I've got a 3rd party file coming in - utf-8 encoded, 56 columns, csv export from MySql. My intent is to load it into a Sql Server 2019 instance - a table layout I do not have control over.
Sql Server Import Wizard will automatically do the code page conversions to latin 1 (and a couple string-to-int conversions) but it will not handle the MySql "\N" for null conventions, so I thought I'd try my hand at SSIS to see if I could get the data cleaned up on ingestion.
I got a number of components set up to do various filtering and transforming (like the "\N" stuff) and that was all working fine. Then I tried to save the data using an OLE DB destination, and the wheels kinda fall off the cart.
SSIS appears to drop all of the automatic conversions Import Wizard would do and force you to make the conversions explicit.
I add a Data Transformation Component into the flow and edit all 56 columns to be explicit about the various conversions - only it lets me edit the "Copy of" output column code pages it will not save them. Either in the Editor or the Advanced Editor.

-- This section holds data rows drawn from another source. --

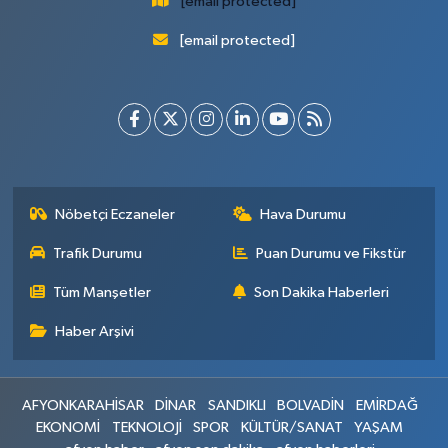
[email protected]
[email protected]
Nöbetçi Eczaneler
Hava Durumu
Trafik Durumu
Puan Durumu ve Fikstür
Tüm Manşetler
Son Dakika Haberleri
Haber Arşivi
AFYONKARAHİSAR
DİNAR
SANDIKLI
BOLVADİN
EMİRDAĞ
EKONOMİ
TEKNOLOJİ
SPOR
KÜLTÜR/SANAT
YAŞAM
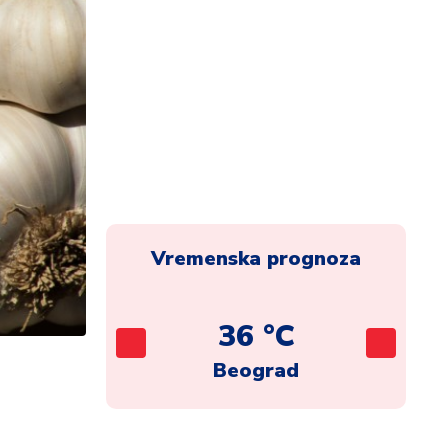
Vremenska prognoza
C
36 °C
ca
Beograd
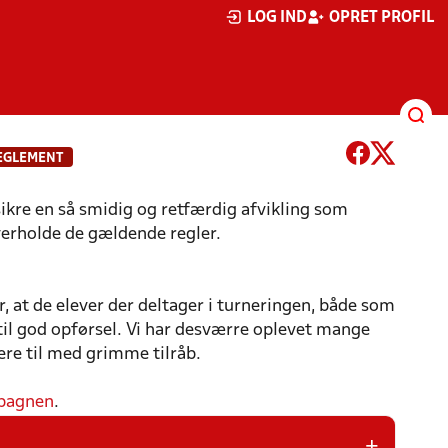
LOG IND
OPRET PROFIL
EGLEMENT
sikre en så smidig og retfærdig afvikling som
overholde de gældende regler.
, at de elever der deltager i turneringen, både som
til god opførsel. Vi har desværre oplevet mange
mere til med grimme tilråb.
pagnen
.
+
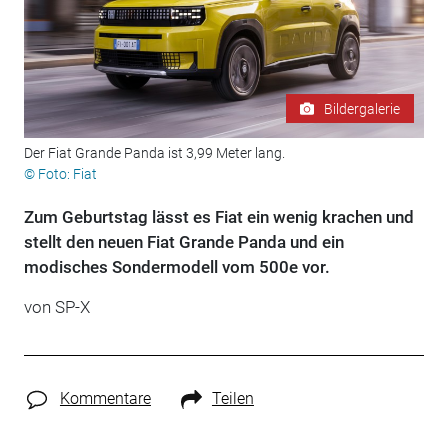
Bildergalerie
Der Fiat Grande Panda ist 3,99 Meter lang.
© Foto: Fiat
Zum Geburtstag lässt es Fiat ein wenig krachen und
stellt den neuen Fiat Grande Panda und ein
modisches Sondermodell vom 500e vor.
von
SP-X
Kommentare
Teilen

I saw another article here saying "Use the Derived Column Transformation" but that seems to be on a column-by-column basis (so I'd have to add 56 of them).
It seems kinda crazy that SSIS is such a major step backwards in this regard from Import Wizard, bcp, or BULK INSERT.

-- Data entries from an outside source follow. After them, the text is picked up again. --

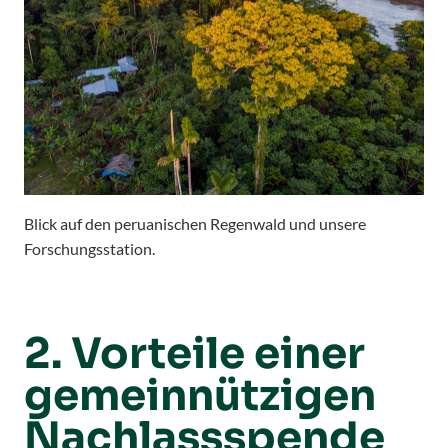
Blick auf den peruanischen Regenwald und unsere
Forschungsstation.
2. Vorteile einer
gemeinnützigen
Nachlassspende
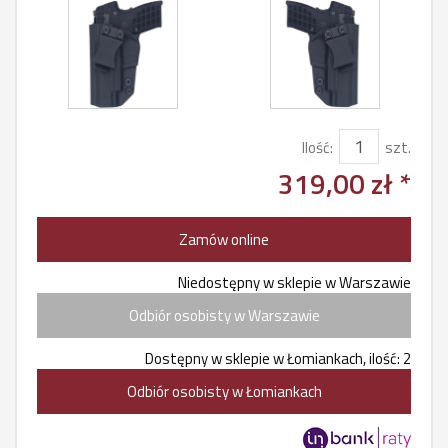
Ilość:
szt.
319,00 zł *
Zamów online
Niedostępny w sklepie w Warszawie
Odbiór osobisty w Warszawie
Dostępny w sklepie w Łomiankach, ilość: 2
Odbiór osobisty w Łomiankach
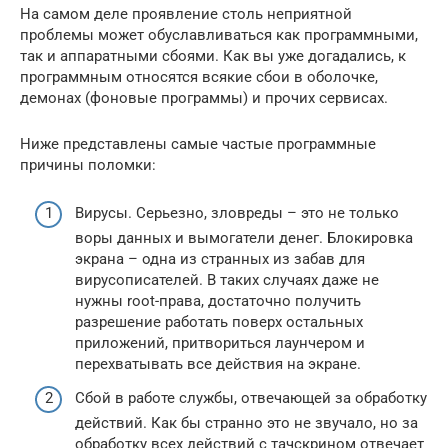
На самом деле проявление столь неприятной
проблемы может обуславливаться как программными,
так и аппаратными сбоями. Как вы уже догадались, к
программным относятся всякие сбои в оболочке,
демонах (фоновые программы) и прочих сервисах.
Ниже представлены самые частые программные
причины поломки:
Вирусы. Серьезно, зловреды – это не только
воры данных и вымогатели денег. Блокировка
экрана – одна из странных из забав для
вирусописателей. В таких случаях даже не
нужны root-права, достаточно получить
разрешение работать поверх остальных
приложений, притвориться лаунчером и
перехватывать все действия на экране.
Сбой в работе службы, отвечающей за обработку
действий. Как бы странно это не звучало, но за
обработку всех действий с тачскрином отвечает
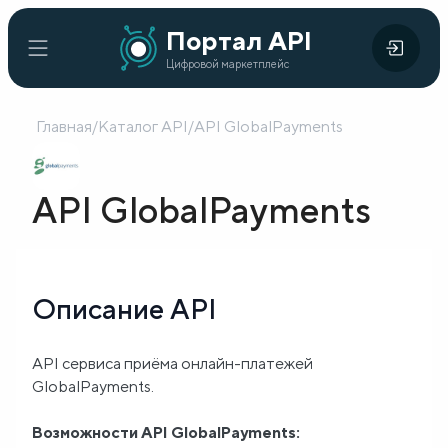
Портал
Портал API
Цифровой
API
Цифровой маркетплейс
маркетплейс
Главная
/
Каталог API
/
API GlobalPayments
Главная
Каталог
API GlobalPayments
API
Организации
Описание API
Кейсы
внедрения
API сервиса приёма онлайн-платежей
GlobalPayments.
Готовые
решения
Возможности API GlobalPayments:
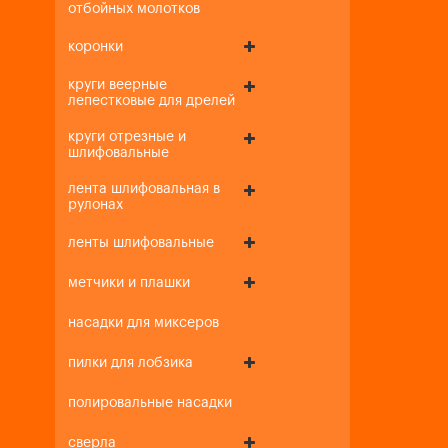
отбойных молотков
коронки
круги веерные
лепестковые для дрелей
круги отрезные и
шлифовальные
лента шлифовальная в
рулонах
ленты шлифовальные
метчики и плашки
насадки для миксеров
пилки для лобзика
полировальные насадки
сверла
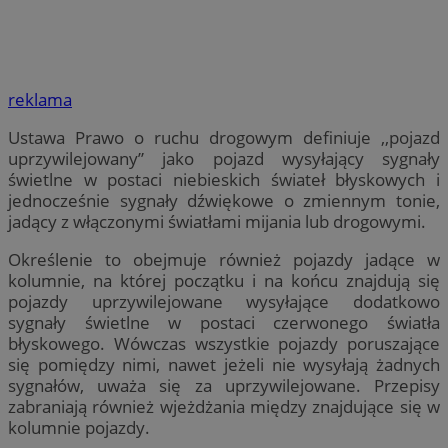
reklama
Ustawa Prawo o ruchu drogowym definiuje ,,pojazd
uprzywilejowany” jako pojazd wysyłający sygnały
świetlne w postaci niebieskich świateł błyskowych i
jednocześnie sygnały dźwiękowe o zmiennym tonie,
jadący z włączonymi światłami mijania lub drogowymi.
Określenie to obejmuje również pojazdy jadące w
kolumnie, na której początku i na końcu znajdują się
pojazdy uprzywilejowane wysyłające dodatkowo
sygnały świetlne w postaci czerwonego światła
błyskowego. Wówczas wszystkie pojazdy poruszające
się pomiędzy nimi, nawet jeżeli nie wysyłają żadnych
sygnałów, uważa się za uprzywilejowane. Przepisy
zabraniają również wjeżdżania między znajdujące się w
kolumnie pojazdy.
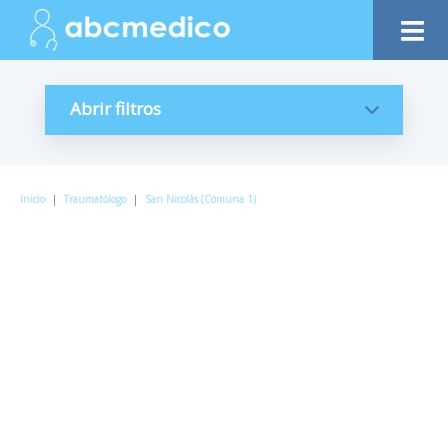
Abrir filtros
Inicio
|
Traumatólogo
|
San Nicolás (Comuna 1)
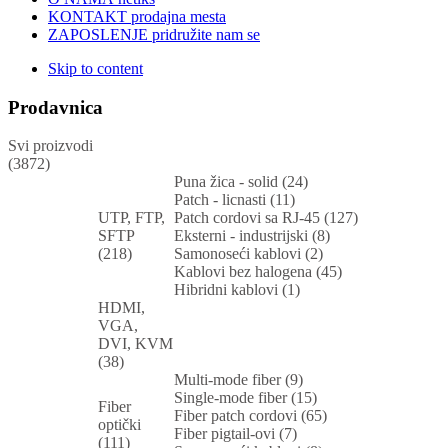
KONTAKT
prodajna mesta
ZAPOSLENJE
pridružite nam se
Skip to content
Prodavnica
Svi proizvodi
(3872)
Puna žica - solid (24)
Patch - licnasti (11)
UTP, FTP,
Patch cordovi sa RJ-45 (127)
SFTP
Eksterni - industrijski (8)
(218)
Samonoseći kablovi (2)
Kablovi bez halogena (45)
Hibridni kablovi (1)
HDMI,
VGA,
DVI, KVM
(38)
Multi-mode fiber (9)
Single-mode fiber (15)
Fiber
Fiber patch cordovi (65)
optički
Fiber pigtail-ovi (7)
(111)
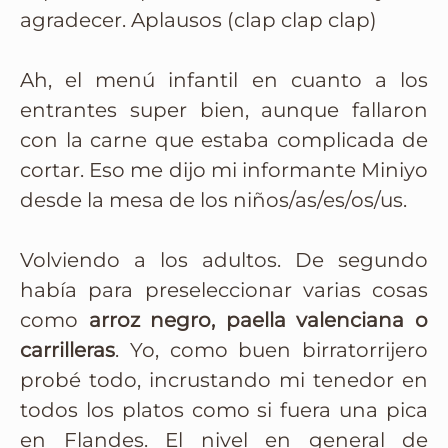
agradecer. Aplausos (clap clap clap)
Ah, el menú infantil en cuanto a los
entrantes super bien, aunque fallaron
con la carne que estaba complicada de
cortar. Eso me dijo mi informante Miniyo
desde la mesa de los niños/as/es/os/us.
Volviendo a los adultos. De segundo
había para preseleccionar varias cosas
como
arroz negro, paella valenciana o
carrilleras
. Yo, como buen birratorrijero
probé todo, incrustando mi tenedor en
todos los platos como si fuera una pica
en Flandes. El nivel en general de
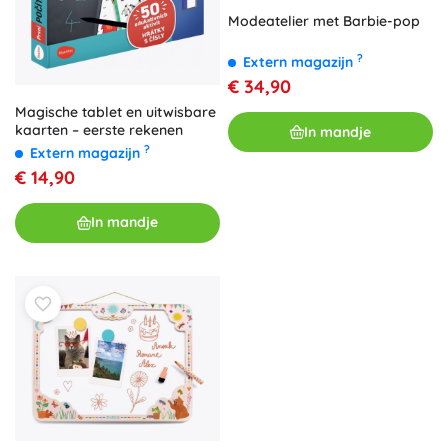
Modeatelier met Barbie-pop
?
Extern magazijn
€ 34,90
Magische tablet en uitwisbare
kaarten – eerste rekenen
In mandje
?
Extern magazijn
€ 14,90
In mandje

Is there a way to get it to work through the code page switch in SSIS using SSIS components? All the components I've seen recommended don't seem to be working and all of the other articles say "make another table using different code pages or NVARCHAR and then copy one table to the other" which kinda defeats the purpose.

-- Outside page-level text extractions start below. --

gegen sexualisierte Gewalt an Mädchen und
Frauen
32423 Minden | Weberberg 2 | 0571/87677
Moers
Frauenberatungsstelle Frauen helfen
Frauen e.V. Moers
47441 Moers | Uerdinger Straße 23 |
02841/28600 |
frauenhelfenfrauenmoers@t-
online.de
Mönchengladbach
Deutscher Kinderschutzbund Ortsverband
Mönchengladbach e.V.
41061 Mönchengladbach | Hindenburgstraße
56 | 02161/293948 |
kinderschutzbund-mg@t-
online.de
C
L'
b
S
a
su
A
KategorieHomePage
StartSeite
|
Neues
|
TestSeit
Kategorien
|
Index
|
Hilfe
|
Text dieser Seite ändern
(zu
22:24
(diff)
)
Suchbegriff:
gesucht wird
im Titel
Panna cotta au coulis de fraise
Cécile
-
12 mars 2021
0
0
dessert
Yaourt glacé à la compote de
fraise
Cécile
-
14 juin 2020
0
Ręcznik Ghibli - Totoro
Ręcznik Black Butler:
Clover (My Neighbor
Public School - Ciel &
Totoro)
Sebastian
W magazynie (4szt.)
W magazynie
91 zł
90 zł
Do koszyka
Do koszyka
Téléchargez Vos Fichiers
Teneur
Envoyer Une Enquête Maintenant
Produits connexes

It took synthesizing a number of different posts on tangentially related issues, but I think I've finally gotten SSIS to do a lot of what Import Wizard and BULK INSERT gave for free.
It seems that to read a utf-8 csv file in with SSIS and to process it all the way through to a table that's in 1252 and not using NVARCHAR involves the following:
Create a Flat File Source component and set the incoming encoding to 65001 (utf-8). In the Advanced editor, convert all string columns from DT_STR/65001 to DT_WSTR (essentially NVARCHAR). It's easier to work with those outputs the rest of the way through your workflow, and (most importantly) a Data Conversion transform component won't let you convert from 65001 to any other code page. But it will let you convert from DT_WSTR to DT_STR in a different code page.
1a) SSIS is pretty annoying about putting a default 50 length on everything by default. And not carrying through any lengths as defaults from one component/transform to the next. So you have to go through and set the appropriate lengths on all the "Column 0" input columns from the Flat File Source and all the WSTR transforms you create in that component.
1b) If your input file contains, as mine apparently does, invalid utf-8 encoding now and then, choose "RD_RedirectRow" as the Truncation error handling for every column. Then add a Flat File Destination to your workflow, and attach the red line coming out of your Flat File Source to it. That's if you want to see what row was bad. You can just choose "RD_IgnoreError" if you don't care about bad input. But leaving the default means your whole package will blow up if it hits any bad data
Create a Script transform component, and in that script you can check each column for the MySql "\N" and change it to null.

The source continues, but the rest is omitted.